When a series of violent murders threatens to cause tensions to boil over, Scotland Yard calls on Hatton and Roumande to help investigate. The seemingly unconnected victims, who hail from all strata of society, are linked by the same macabre calling card: a bright Fenian green ribbon placed strategically about their corpses.
While Hatton’s search for clues leads him into the spell of a blindingly beautiful woman, a widow of one of the slain, rumblings of a bombing campaign led by an agitator priest and his gang of would-be terrorists build throughout the slums.
As the orchestra of veiled motives, divided loyalties, and violent retribution reaches a crescendo, Hatton’s skills are tested to the limit. With Roumande, he must race across London to an island with a shipwreck and a secret to gather evidence and unlock the complicated case of murders.

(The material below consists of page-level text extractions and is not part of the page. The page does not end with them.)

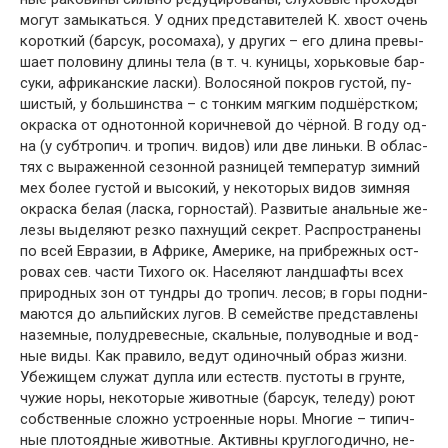
мо­гут за­мы­кать­ся. У од­них пред­ста­ви­те­лей К. хвост очень
ко­рот­кий (бар­сук, ро­со­ма­ха), у дру­гих – его дли­на пре­вы­
ша­ет по­ло­ви­ну дли­ны те­ла (в т. ч. ку­ни­цы, хорь­ко­вые бар­
су­ки, аф­ри­кан­ские лас­ки). Во­ло­ся­ной по­кров гус­той, пу­
ши­стый, у боль­шин­ст­ва – с тон­ким мяг­ким под­шёр­ст­ком;
ок­ра­ска от од­но­тон­ной ко­рич­не­вой до чёр­ной. В го­ду од­
на (у суб­тро­пич. и тро­пич. ви­дов) или две линь­ки. В об­лас­
тях с вы­ра­жен­ной се­зон­ной раз­ни­цей тем­пе­ра­тур зим­ний
мех бо­лее гус­той и вы­со­кий, у не­ко­то­рых ви­дов зим­няя
ок­ра­ска бе­лая (лас­ка, гор­но­стай). Раз­ви­тые аналь­ные же­
ле­зы вы­де­ля­ют рез­ко пах­ну­щий сек­рет. Рас­про­стра­не­ны
по всей Ев­ра­зии, в Аф­ри­ке, Аме­ри­ке, на при­бреж­ных ост­
ро­вах сев. час­ти Ти­хо­го ок. На­се­ля­ют ланд­шаф­ты всех
при­род­ных зон от тун­д­ры до тро­пич. ле­сов; в го­ры под­ни­
ма­ют­ся до аль­пий­ских лу­гов. В се­мей­ст­ве пред­став­ле­ны
на­зем­ные, по­лу­дре­вес­ные, скаль­ные, по­лу­вод­ные и вод­
ные ви­ды. Как пра­ви­ло, ве­дут оди­ноч­ный об­раз жиз­ни.
Убе­жи­щем слу­жат ду­п­ла или ес­теств. пус­то­ты в грун­те,
чу­жие но­ры, не­ко­то­рые жи­вот­ные (бар­сук, те­ле­ду) ро­ют
соб­ст­вен­ные слож­но уст­ро­ен­ные но­ры. Мно­гие – ти­пич­
ные пло­то­яд­ные жи­вот­ные. Ак­тив­ны круг­ло­го­дич­но, не­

D. E. Meredith portrays a harsh yet realistic picture of Victorian England in her second novel. In an objective point of view, she elaborates on the ill treatment of the Irish people who emigrated to London because of the Irish Potato Famine which lasted between 1845 and 1852 and killed more than one million people.
The ruling British treated them like slaves; entire villages were decimated and their inhabitants forced onto ships where many died of starvation or disease. London, the largest city on Earth and certainly the most prosperous one was no heaven for Irish either.
In such a disturbing setting, the author lays the ground work for an entertaining historical novel. The Forensics as a science was in its infancy and the skills and experience of the main character Professor Hatton were not always highly respected. But the strange murders which start to happen one after another are such that force Scotland Yard to ask for Hatton’s help.
This book is highly recommended for those, who enjoy slow pace, cozy mysteries. The book provides a good mixture of mystery and history! and in fact it’s a chilling read.